Born in 1898 in Kaluga, Russia, into a family of landed gentry, Pavel Tchelitchev received a private education before his family was forced to flee the Russian revolution and take refuge in Kiev in 1918. There he studied with Alexandra Exter at the Kiev Academy. He created theatre sets in Kiev, Odessa and Berlin, before moving to Paris in 1923, where Tchelitchev was welcomed by Gertrude Stein, a central figure in the intellectual milieu of the avant-garde. His work showed Cubist and Surrealist tendencies, and he formed a small group of artists known as the Neo-Humanists, which included André Lanskoy, Christian Bérard and Eugène Berman. He collaborated with Serge Diaghilev and George Balanchine, producing fanciful and metaphysical stage designs. Moving to New York in the early 1930s, he produced illustrations for View magazine, spearheaded by Charles Henri Ford, a friend of Tchelitchev's, and thus contributed to the beginnings of surrealism in the United States. Tchelitchev became known for his portraits and paintings, developed through a complex matrix of symbols and references to the aesthetics of circus culture, bullfighting and anatomical studies of muscular and neurological systems.

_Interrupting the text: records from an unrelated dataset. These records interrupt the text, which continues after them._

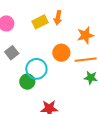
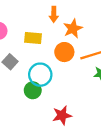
yellow rectangle: (40, 22) -> (33, 38), moved, turned 42
orange star: (85, 35) -> (73, 29), moved

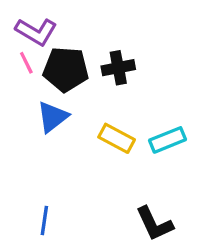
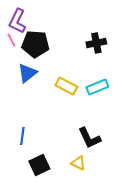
purple L-shape: (36, 32) -> (17, 21), turned 85
black cross: (118, 68) -> (96, 43), moved

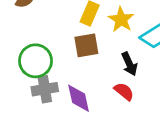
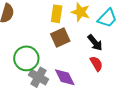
gray cross: (45, 89) -> (39, 77), turned -36
red semicircle: (124, 91) -> (96, 64), turned 35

Tchelitchev became an American citizen in 1952, but continued to lead an international life, spending much of his time in Italy, France and Germany. His work was included in one of the first exhibitions at the Museum of Modern Art in 1930, alongside Picasso, Matisse, Miro and Klee. His work can be seen at the Museum of Modern Art in New York, the Art Institute of Chicago, the Philadelphia Museum of Art, the Courtauld Gallery in London and many other major museums around the world.